[What the task asks]
Please transcribe the lines below exactly, and leave every image behind.

[Entries shown]
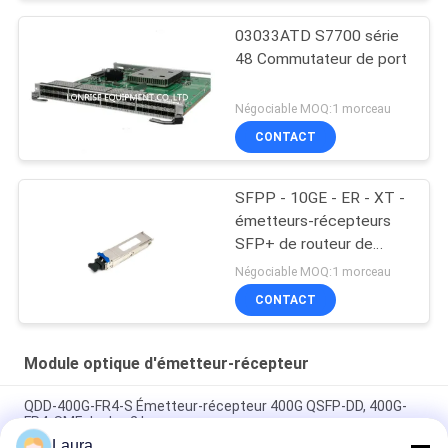
03033ATD S7700 série
48 Commutateur de port
Négociable MOQ:1 morceau
CONTACT
SFPP - 10GE - ER - XT -
émetteurs-récepteurs
SFP+ de routeur de
genévrier
Négociable MOQ:1 morceau
CONTACT
Module optique d'émetteur-récepteur
QDD-400G-FR4-S Émetteur-récepteur 400G QSFP-DD, 400G-
FR4, SMF duplex 2 km
Laura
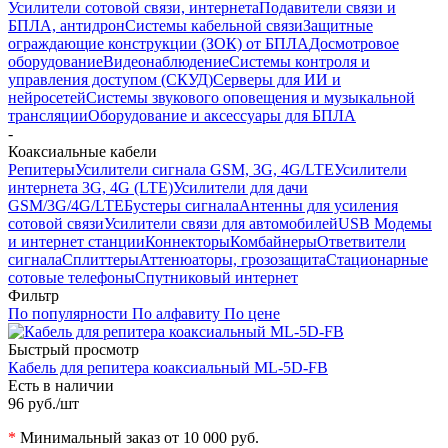
Усилители сотовой связи, интернета
Подавители связи и
БПЛА, антидрон
Системы кабельной связи
Защитные
ограждающие конструкции (ЗОК) от БПЛА
Досмотровое
оборудование
Видеонаблюдение
Системы контроля и
управления доступом (СКУД)
Серверы для ИИ и
нейросетей
Системы звукового оповещения и музыкальной
трансляции
Оборудование и аксессуары для БПЛА
-
Коаксиальные кабели
Репитеры
Усилители сигнала GSM, 3G, 4G/LTE
Усилители
интернета 3G, 4G (LTE)
Усилители для дачи
GSM/3G/4G/LTE
Бустеры сигнала
Антенны для усиления
сотовой связи
Усилители связи для автомобилей
USB Модемы
и интернет станции
Коннекторы
Комбайнеры
Ответвители
сигнала
Сплиттеры
Аттенюаторы, грозозащита
Стационарные
сотовые телефоны
Спутниковый интернет
Фильтр
По популярности
По алфавиту
По цене
Быстрый просмотр
Кабель для репитера коаксиальный ML-5D-FB
Есть в наличии
96 руб.
/шт
*
Минимальный заказ от 10 000 руб.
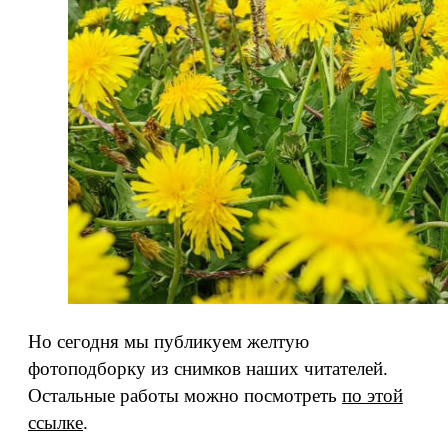
Но сегодня мы публикуем желтую
фотоподборку из снимков наших читателей.
Остальные работы можно посмотреть
по этой
ссылке
.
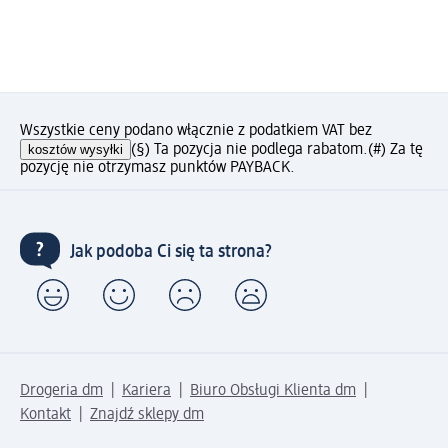
Wszystkie ceny podano włącznie z podatkiem VAT bez
kosztów wysyłki
(§) Ta pozycja nie podlega rabatom.
(#) Za tę
pozycję nie otrzymasz punktów PAYBACK.
Jak podoba Ci się ta strona?
Drogeria dm
Kariera
Biuro Obsługi Klienta dm
Kontakt
Znajdź sklepy dm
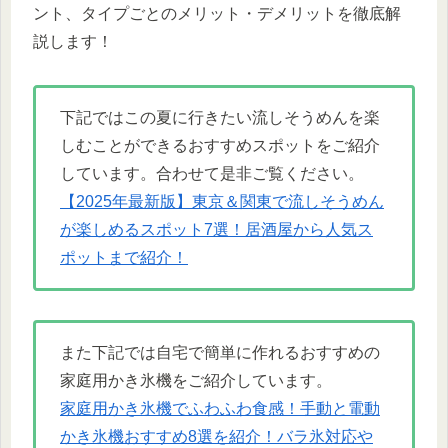
ント、タイプごとのメリット・デメリットを徹底解
説します！
下記ではこの夏に行きたい流しそうめんを楽
しむことができるおすすめスポットをご紹介
しています。合わせて是非ご覧ください。
【2025年最新版】東京＆関東で流しそうめん
が楽しめるスポット7選！居酒屋から人気ス
ポットまで紹介！
また下記では自宅で簡単に作れるおすすめの
家庭用かき氷機をご紹介しています。
家庭用かき氷機でふわふわ食感！手動と電動
かき氷機おすすめ8選を紹介！バラ氷対応や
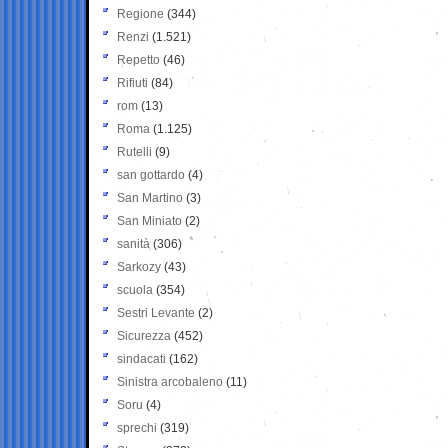
Regione
(344)
Renzi
(1.521)
Repetto
(46)
Rifiuti
(84)
rom
(13)
Roma
(1.125)
Rutelli
(9)
san gottardo
(4)
San Martino
(3)
San Miniato
(2)
sanità
(306)
Sarkozy
(43)
scuola
(354)
Sestri Levante
(2)
Sicurezza
(452)
sindacati
(162)
Sinistra arcobaleno
(11)
Soru
(4)
sprechi
(319)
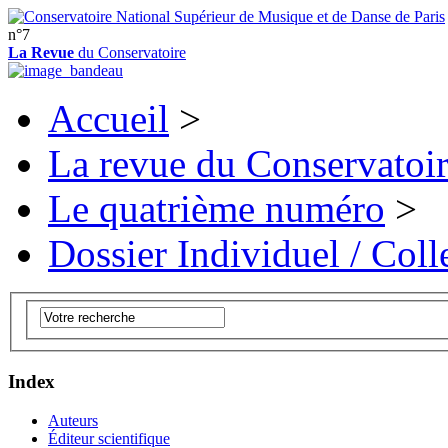
n°7
La Revue
du Conservatoire
Accueil
>
La revue du Conservatoi
Le quatrième numéro
>
Dossier Individuel / Colle
Index
Auteurs
Éditeur scientifique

[Exercise answer]
03033ATD S7700 série
48 Commutateur de port
Négociable MOQ:1 morceau
CONTACT
SFPP - 10GE - ER - XT -
émetteurs-récepteurs
SFP+ de routeur de
genévrier
Négociable MOQ:1 morceau
CONTACT
Module optique d'émetteur-récepteur
QDD-400G-FR4-S Émetteur-récepteur 400G QSFP-DD, 400G-
FR4, SMF duplex 2 km
Laura
Усилители сотовой связи, интернета
Подавители связи и
БПЛА, антидрон
Системы кабельной связи
Защитные
ограждающие конструкции (ЗОК) от БПЛА
Досмотровое
оборудование
Видеонаблюдение
Системы контроля и
управления доступом (СКУД)
Серверы для ИИ и
нейросетей
Системы звукового оповещения и музыкальной
трансляции
Оборудование и аксессуары для БПЛА
-
Коаксиальные кабели
Репитеры
Усилители сигнала GSM, 3G, 4G/LTE
Усилители
интернета 3G, 4G (LTE)
Усилители для дачи
GSM/3G/4G/LTE
Бустеры сигнала
Антенны для усиления
сотовой связи
Усилители связи для автомобилей
USB Модемы
и интернет станции
Коннекторы
Комбайнеры
Ответвители
сигнала
Сплиттеры
Аттенюаторы, грозозащита
Стационарные
сотовые телефоны
Спутниковый интернет
Фильтр
По популярности
По алфавиту
По цене
Быстрый просмотр
Кабель для репитера коаксиальный ML-5D-FB
Есть в наличии
96 руб.
/шт
*
Минимальный заказ от 10 000 руб.
Но сегодня мы публикуем желтую
фотоподборку из снимков наших читателей.
Остальные работы можно посмотреть
по этой
ссылке
.
Wszystkie ceny podano włącznie z podatkiem VAT bez
kosztów wysyłki
(§) Ta pozycja nie podlega rabatom.
(#) Za tę
pozycję nie otrzymasz punktów PAYBACK.
Jak podoba Ci się ta strona?
Drogeria dm
Kariera
Biuro Obsługi Klienta dm
Kontakt
Znajdź sklepy dm
ント、タイプごとのメリット・デメリットを徹底解
説します！
下記ではこの夏に行きたい流しそうめんを楽
しむことができるおすすめスポットをご紹介
しています。合わせて是非ご覧ください。
【2025年最新版】東京＆関東で流しそうめん
が楽しめるスポット7選！居酒屋から人気ス
ポットまで紹介！
また下記では自宅で簡単に作れるおすすめの
家庭用かき氷機をご紹介しています。
家庭用かき氷機でふわふわ食感！手動と電動
かき氷機おすすめ8選を紹介！バラ氷対応や
Regione
(344)
Renzi
(1.521)
Repetto
(46)
Rifiuti
(84)
rom
(13)
Roma
(1.125)
Rutelli
(9)
san gottardo
(4)
San Martino
(3)
San Miniato
(2)
sanità
(306)
Sarkozy
(43)
scuola
(354)
Sestri Levante
(2)
Sicurezza
(452)
sindacati
(162)
Sinistra arcobaleno
(11)
Soru
(4)
sprechi
(319)
n°7
La Revue
du Conservatoire
Accueil
>
La revue du Conservatoi
Le quatrième numéro
>
Dossier Individuel / Colle
Index
Auteurs
Éditeur scientifique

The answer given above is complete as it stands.